Clean up code sample generated by MediaWiki SyntaxHighlight GeSHi extension to get raw code
renoirb opened this issue · 5 comments
Code sample in html output when using <syntaxHighlight>
in wiki content;
<syntaxHighlight>
<div class="container">
<div class="box bottom">This box is at the bottom with z-index set to auto.</div>
<div class="box middle">This box is in the middle with z-index set to auto.</div>
<div class="box top">This box is at the top with z-index set to auto.</div>
</div>
</syntaxHighlight>
Becomes this in the generated HTML;
<div>
<p><span class="language">HTML</span>
</p>
<pre>
<div dir="ltr" class="mw-geshi mw-code mw-content-ltr"><div class="html5 source-html5"><pre class="de1"><span class="sc2"><<span class="kw
2">div</span> <span class="kw3">class</span><span class="sy0">=</span><span class="st0">"container"</span>></span>
<span class="sc2"><<span class="kw2">div</span> <span class="kw3">class</span><span class="sy0">=</span><span class="st0">"box to
p"</span>></span>This box is at the top with z-index set to 30.<span class="sc2"><<span class="sy0">/</span><span class="kw2">div</span>></span>
<span class="sc2"><<span class="kw2">div</span> <span class="kw3">class</span><span class="sy0">=</span><span class="st0">"box middle-level-one"</span>></span>This box is in the middle level 1 with z-index set to 20.<span class="sc2"><<span class="sy0">/</span><span class="kw2">div</span>></span>
<span class="sc2"><<span class="kw2">div</span> <span class="kw3">class</span><span class="sy0">=</span><span class="st0">"box middle-level-two"</span>></span>This box is in at middle level 2 with z-index set to 20.<span class="sc2"><<span class="sy0">/</span><span class="kw2">div</span>></span>
<span class="sc2"><<span class="kw2">div</span> <span class="kw3">class</span><span class="sy0">=</span><span class="st0">"box bottom"</span>></span>This box is at the bottom with z-index set to 10.<span class="sc2"><<span class="sy0">/</span><span class="kw2">div</span>></span>
<span class="sc2"><<span class="sy0">/</span><span class="kw2">div</span>></span></pre></div></div>
Which makes it hard to work with code samples within a static site.

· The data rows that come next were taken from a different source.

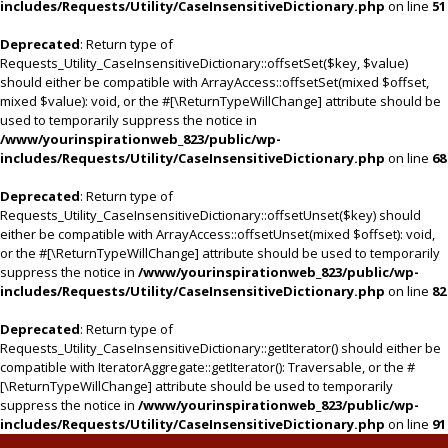
includes/Requests/Utility/CaseInsensitiveDictionary.php
on line
51
Deprecated
: Return type of
Requests_Utility_CaseInsensitiveDictionary::offsetSet($key, $value)
should either be compatible with ArrayAccess::offsetSet(mixed $offset,
mixed $value): void, or the #[\ReturnTypeWillChange] attribute should be
used to temporarily suppress the notice in
/www/yourinspirationweb_823/public/wp-
includes/Requests/Utility/CaseInsensitiveDictionary.php
on line
68
Deprecated
: Return type of
Requests_Utility_CaseInsensitiveDictionary::offsetUnset($key) should
either be compatible with ArrayAccess::offsetUnset(mixed $offset): void,
or the #[\ReturnTypeWillChange] attribute should be used to temporarily
suppress the notice in
/www/yourinspirationweb_823/public/wp-
includes/Requests/Utility/CaseInsensitiveDictionary.php
on line
82
Deprecated
: Return type of
Requests_Utility_CaseInsensitiveDictionary::getIterator() should either be
compatible with IteratorAggregate::getIterator(): Traversable, or the #
[\ReturnTypeWillChange] attribute should be used to temporarily
suppress the notice in
/www/yourinspirationweb_823/public/wp-
includes/Requests/Utility/CaseInsensitiveDictionary.php
on line
91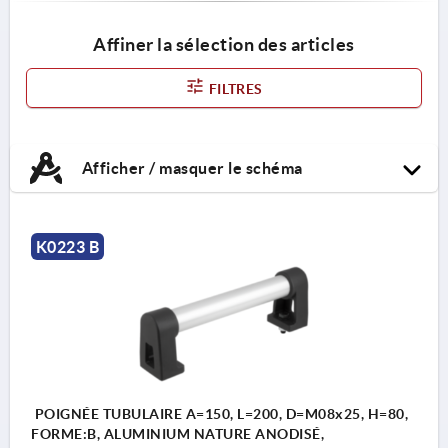
Affiner la sélection des articles
FILTRES
Afficher / masquer le schéma
K0223 B
POIGNÉE TUBULAIRE A=150, L=200, D=M08x25, H=80,
FORME:B, ALUMINIUM NATURE ANODISÉ,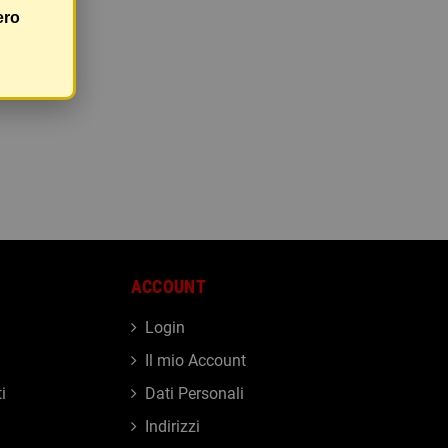
ero
ACCOUNT
Login
Il mio Account
i
Dati Personali
Indirizzi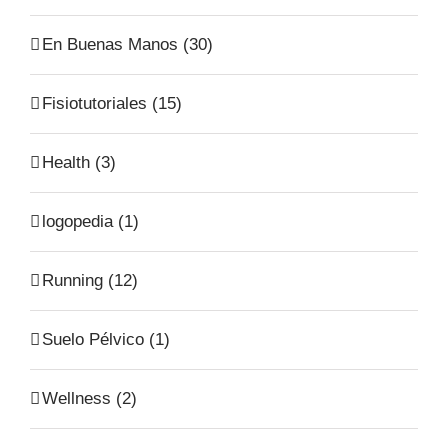
En Buenas Manos (30)
Fisiotutoriales (15)
Health (3)
logopedia (1)
Running (12)
Suelo Pélvico (1)
Wellness (2)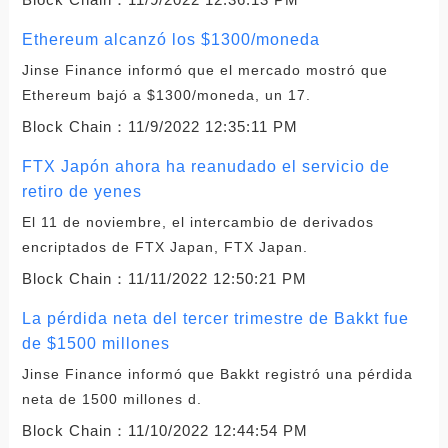
Ethereum alcanzó los $1300/moneda
Jinse Finance informó que el mercado mostró que
Ethereum bajó a $1300/moneda, un 17.
Block Chain：
11/9/2022 12:35:11 PM
FTX Japón ahora ha reanudado el servicio de
retiro de yenes
El 11 de noviembre, el intercambio de derivados
encriptados de FTX Japan, FTX Japan.
Block Chain：
11/11/2022 12:50:21 PM
La pérdida neta del tercer trimestre de Bakkt fue
de $1500 millones
Jinse Finance informó que Bakkt registró una pérdida
neta de 1500 millones d.
Block Chain：
11/10/2022 12:44:54 PM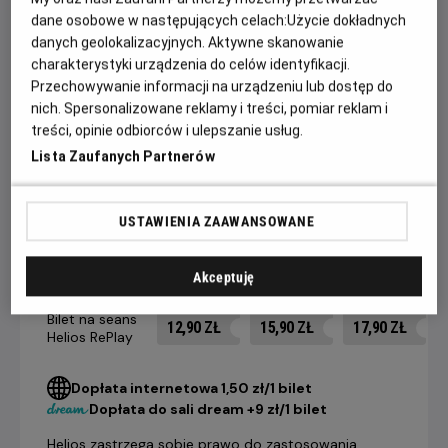
zgorzkniały Rick musi dokonać wyboru między własnym
dane osobowe w następujących celach:
Użycie dokładnych
szczęściem a dobrem tych, których życie wisi na włosku.
danych geolokalizacyjnych. Aktywne skanowanie
charakterystyki urządzenia do celów identyfikacji.
Wyróżniona trzema Oscarami®, w tym za najlepszy film,
Przechowywanie informacji na urządzeniu lub dostęp do
Casablanca to najpopularniejszy i najbardziej uwielbiany film
nich. Spersonalizowane reklamy i treści, pomiar reklam i
na świecie!
treści, opinie odbiorców i ulepszanie usług.
Lista Zaufanych Partnerów
CENNIK
USTAWIENIA ZAAWANSOWANE
14 dni +
8-13 dni
4-7 dni
Akceptuję
do seansu
do seansu
do seansu
Bilet na seans
12,90 ZŁ
15,90 ZŁ
17,90 ZŁ
Helios RePlay
Dopłata internetowa 1,50 zł/1 bilet
Dopłata do sali dream +9 zł/1 bilet
Helios zastrzega sobie prawo do zastosowania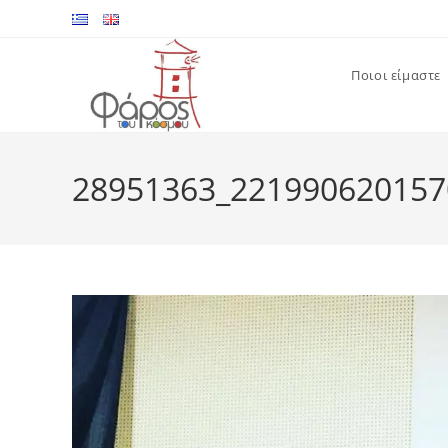
Skip
to
content
Ποιοι είμαστε
28951363_221990620157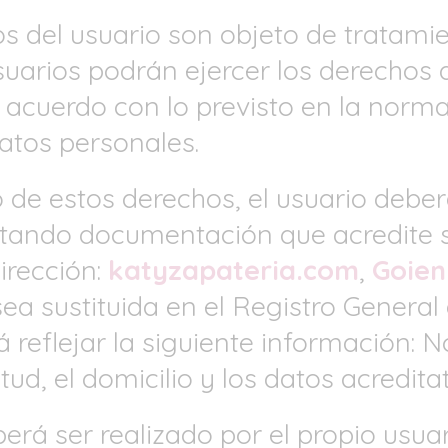
os del usuario son objeto de tratami
suarios podrán ejercer los derechos d
 acuerdo con lo previsto en la norma
atos personales.
o de estos derechos, el usuario deber
rtando documentación que acredite s
irección:
katyzapateria.com
,
Goien
sea sustituida en el Registro General
reflejar la siguiente información: N
itud, el domicilio y los datos acreditat
berá ser realizado por el propio usua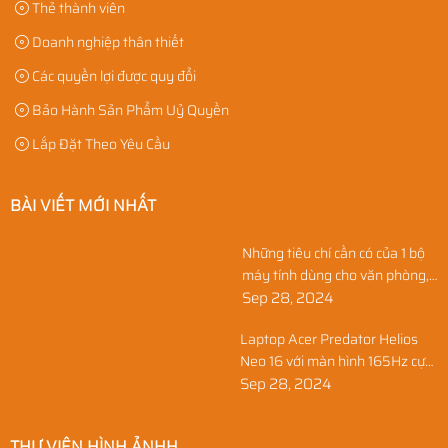
Thẻ thành viên
Doanh nghiệp thân thiết
Các quyền lợi được quy đổi
Bảo Hành Sản Phẩm Uỷ Quyền
Lắp Đặt Theo Yêu Cầu
BÀI VIẾT MỚI NHẤT
Những tiêu chí cần có của 1 bộ
máy tính dùng cho văn phòng,
học sinh, và gia đình
Sep 28, 2024
Laptop Acer Predator Helios
Neo 16 với màn hình 165Hz cực
nét
Sep 28, 2024
THƯ VIỆN HÌNH ẢNHH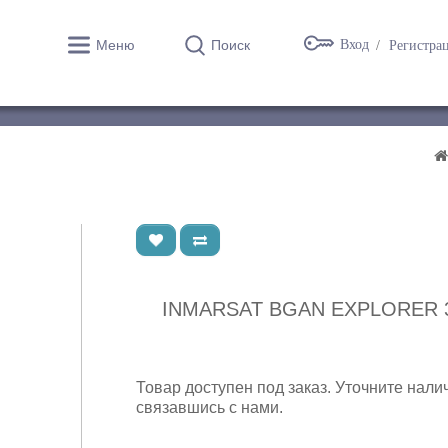
Меню
Поиск
Вход
Регистра
INMARSAT BGAN EXPLORER 
Товар доступен под заказ. Уточните нали
связавшись с нами.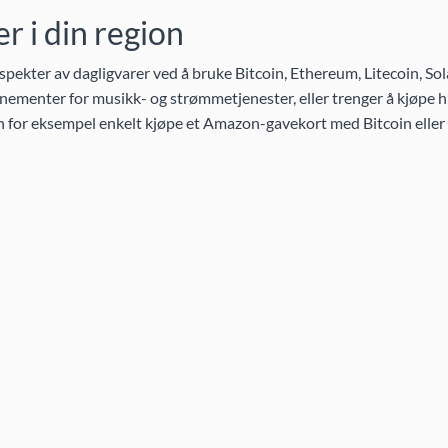
 i din region
pekter av dagligvarer ved å bruke Bitcoin, Ethereum, Litecoin, So
ementer for musikk- og strømmetjenester, eller trenger å kjøpe h
an for eksempel enkelt kjøpe et Amazon-gavekort med Bitcoin eller 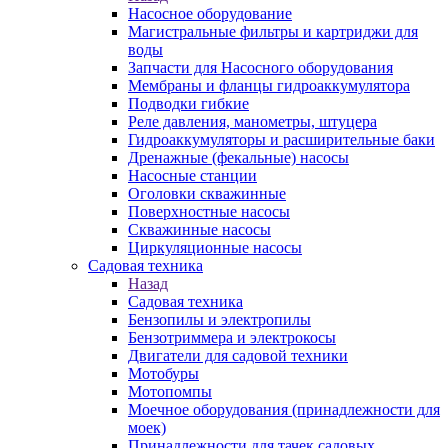
Насосное оборудование
Магистральные фильтры и картриджи для
воды
Запчасти для Насосного оборудования
Мембраны и фланцы гидроаккумулятора
Подводки гибкие
Реле давления, манометры, штуцера
Гидроаккумуляторы и расширительные баки
Дренажные (фекальные) насосы
Насосные станции
Оголовки скважинные
Поверхностные насосы
Скважинные насосы
Циркуляционные насосы
Садовая техника
Назад
Садовая техника
Бензопилы и электропилы
Бензотриммера и электрокосы
Двигатели для садовой техники
Мотобуры
Мотопомпы
Моечное оборудования (принадлежности для
моек)
Принадлежности для тачек садовых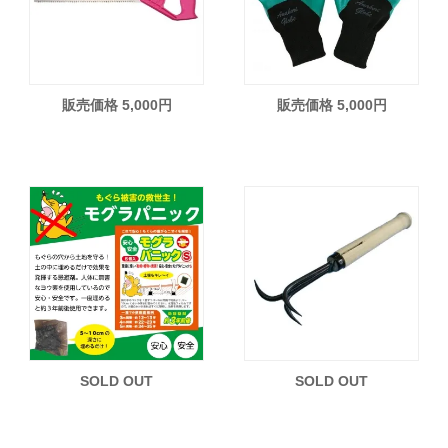
販売価格 5,000円
販売価格 5,000円
SOLD OUT
SOLD OUT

The desired output for static site generator, so we can use a syntax highlighter out of the box, is:
<pre class="language-html5" data-lang="html5">
<div class="container">
<div class="box bottom">This box is at the bottom with z-index set to auto.</div>
<div class="box middle">This box is in the middle with z-index set to auto.</div>
<div class="box top">This box is at the top with z-index set to auto.</div>
</div>
</pre>
Solution path: change MediaWiki GeSHi SyntaxHighlight extension with this patch;
From c602156d811f714631670a6a45a66e3848716571 Mon Sep 17 00:00:00 2001
From: Renoir Boulanger <renoir@w3.org>
Date: Fri, 7 Aug 2015 21:04:46 -0400
Subject: [PATCH] Superseed GeSHi to return same as what the rest does
---
mediawiki/extensions/SyntaxHighlight_GeSHi/SyntaxHighlight_GeSHi.class.php | 3 +++
1 file changed, 3 insertions(+)
diff --git a/mediawiki/extensions/SyntaxHighlight_GeSHi/SyntaxHighlight_GeSHi.class.php b/mediawiki/extensions/SyntaxHighlight_GeSHi/SyntaxHighlight_GeSHi.class.php
index ddaea80..a3589d9 100644
--- a/mediawiki/extensions/SyntaxHighlight_GeSHi/SyntaxHighlight_GeSHi.class.php
+++ b/mediawiki/extensions/SyntaxHighlight_GeSHi/SyntaxHighlight_GeSHi.class.php
@@ -57,6 +57,9 @@ class SyntaxHighlight_GeSHi {
}
}
$lang = strtolower( $lang );
+
+ return sprintf("\n<pre class=\"language-%s\" data-lang=\"%s\">\n%s\n</pre>\n", $lang, $lang, $text);
+
if( !preg_match( '/^[a-z_0-9-]*$/', $lang ) ) {
$error = self::formatLanguageError( $text );
return $error;
--
Search and find pages from exported content that has mw-geshi
in the exported HTML to create a data/missed.yml
file for another mediawiki:run 3
pass.
grep -rli mw-geshi out/content > data/missed-geshi.yml
in vim, I then sort and format them ;
:sort
:%s/\.md$//g
:%s/\/index$//g
:%s/^/ - /g
Then prepend at the beginning of the file:
missed:
End result looks like;
missed:
- apis/media_source_extensions/MediaSource/addSourceBuffer
- apis/media_source_extensions/MediaSource/appendBuffer
- apis/vibration
- WPD/Annotations
- WPD/Browser_Testing/QuirksMode
Notice that the previous grep command crawls everything in out/content/
is by default considered as what is commited in webplatform/docs repository.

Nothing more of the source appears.